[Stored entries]
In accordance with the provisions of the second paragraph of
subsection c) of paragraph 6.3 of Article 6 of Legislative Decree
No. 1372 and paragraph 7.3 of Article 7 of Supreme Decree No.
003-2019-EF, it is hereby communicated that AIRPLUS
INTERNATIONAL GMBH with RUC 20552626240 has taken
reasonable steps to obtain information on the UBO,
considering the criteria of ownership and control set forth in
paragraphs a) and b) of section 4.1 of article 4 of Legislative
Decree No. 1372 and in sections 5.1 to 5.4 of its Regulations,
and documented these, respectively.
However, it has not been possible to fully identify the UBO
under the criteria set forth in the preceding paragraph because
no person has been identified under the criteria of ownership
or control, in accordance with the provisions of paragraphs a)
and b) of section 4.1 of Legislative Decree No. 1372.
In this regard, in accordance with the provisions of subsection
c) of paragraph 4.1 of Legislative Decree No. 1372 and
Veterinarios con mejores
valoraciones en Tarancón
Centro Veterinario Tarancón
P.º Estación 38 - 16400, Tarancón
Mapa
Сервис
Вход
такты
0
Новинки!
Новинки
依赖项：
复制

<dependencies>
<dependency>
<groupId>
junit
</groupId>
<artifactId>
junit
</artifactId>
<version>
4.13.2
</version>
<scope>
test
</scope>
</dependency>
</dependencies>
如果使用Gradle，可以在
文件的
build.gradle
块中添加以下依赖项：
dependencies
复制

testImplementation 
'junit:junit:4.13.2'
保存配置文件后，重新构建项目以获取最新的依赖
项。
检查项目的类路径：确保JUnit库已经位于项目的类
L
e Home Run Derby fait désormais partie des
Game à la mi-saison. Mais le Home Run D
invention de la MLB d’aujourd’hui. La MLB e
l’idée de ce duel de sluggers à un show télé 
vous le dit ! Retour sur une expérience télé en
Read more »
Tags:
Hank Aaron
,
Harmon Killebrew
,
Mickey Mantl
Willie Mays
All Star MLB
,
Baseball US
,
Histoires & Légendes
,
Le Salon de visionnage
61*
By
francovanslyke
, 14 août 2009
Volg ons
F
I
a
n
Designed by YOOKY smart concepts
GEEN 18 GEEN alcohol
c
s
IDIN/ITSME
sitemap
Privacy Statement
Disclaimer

...

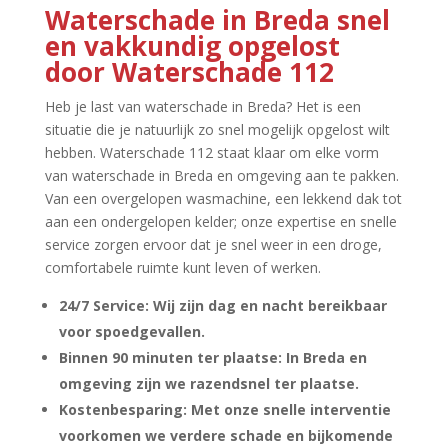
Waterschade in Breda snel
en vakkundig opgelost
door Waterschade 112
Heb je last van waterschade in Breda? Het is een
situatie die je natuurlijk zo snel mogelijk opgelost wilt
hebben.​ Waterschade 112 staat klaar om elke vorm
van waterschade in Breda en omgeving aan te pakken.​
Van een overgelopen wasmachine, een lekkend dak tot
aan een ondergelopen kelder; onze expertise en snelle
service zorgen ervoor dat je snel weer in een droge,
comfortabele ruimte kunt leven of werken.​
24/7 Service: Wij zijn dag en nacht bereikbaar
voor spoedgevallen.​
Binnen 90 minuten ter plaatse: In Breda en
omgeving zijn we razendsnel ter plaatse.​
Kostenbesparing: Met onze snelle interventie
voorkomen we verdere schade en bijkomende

> **Requirement**
In the records above, how many lines hold the string "accordance"? Reply with only the number.

> **Result**
3